Dans Le Figaro, Jean-Marie Guénois évoque le nouveau livre de Nicolas Doat, Le grand bonheur : Vie des moines, consacré à l’abbaye Notre-Dame de Fontgombault. Extrait :
[…] Cet écrivain a obtenu du père abbé du monastère bénédictin de Fontgombault, situé dans le bas Berry, le rare privilège de pouvoir s’immerger, carnet de notes à la main, au cœur de cette communauté de 60 moines. Il a pu en interviewer, sur le fond, une trentaine. Un an durant, il a suivi leur vie de prière nocturne et diurne. Entendre leurs joies, leurs combats aussi. Marcher avec eux lors de leur promenade quotidienne. Goûter la même soupe. Visiter les lieux les plus inattendus de cette société miniature, totalement autonome puisqu’elle dispose d’une centrale électrique sur la Creuse. Le monastère est posé au bord de cette rivière depuis le XIe siècle… L’auteur a senti les odeurs de la ferme, de l’atelier de cuir, des fleurs du jardin, des vieilles reliures de la bibliothèque sans oublier les fientes du poulailler – il n’y a pas de mystique désincarnée. De cette cité de Dieu, rien n’a échappé à la curiosité de l’homme de plume.

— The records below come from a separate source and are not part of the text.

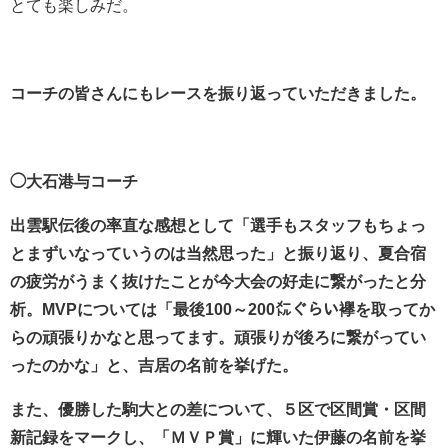
とても楽しみだ。
コーチの皆さんにもレースを振り返っていただきました。
◯大石港与コーチ
出雲駅伝後の率直な感想として「選手もスタッフもちょっ
とまずいなっていうのは当然思った」と振り返り、夏合宿
の疲労がうまく抜けたことが今大会の好走に繋がったと分
析。MVPについては「最後100～200㍍ぐらい襷を取ってか
らの頑張りかなと思ってます。頑張りが後ろに繋がってい
ったのかな」と、吉居の名前を挙げた。
また、優勝した駒大との差について、５区で区間賞・区間
新記録をマークし、「ＭＶＰ賞」に輝いた伊藤の名前を挙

Il en ressort un livre rare, profondément humain, très réaliste, concret et profondément spirituel, plein de foi, d’espérance et de charité, vertus chrétiennes à l’apparence dépassées qui sont toutefois le ciment de la vie communautaire des moines. Certes, Nicolas Diat n’aborde pas le fait que le criminel Jean-Claude Romand vive là depuis sa sortie de prison – c’est la tradition monastique de l’accueil de tous – mais ce livre, et c’est toute sa force, n’est précisément pas une enquête sur l’abbaye de Fontgombault. Il est une plongée unique dans la vie méconnue de moines cloîtrés au sein de l’une des plus florissantes abbayes de France. Le livre est bienveillant sans être un livre de bons sentiments ou un ouvrage pieux. C’est un livre vrai. […]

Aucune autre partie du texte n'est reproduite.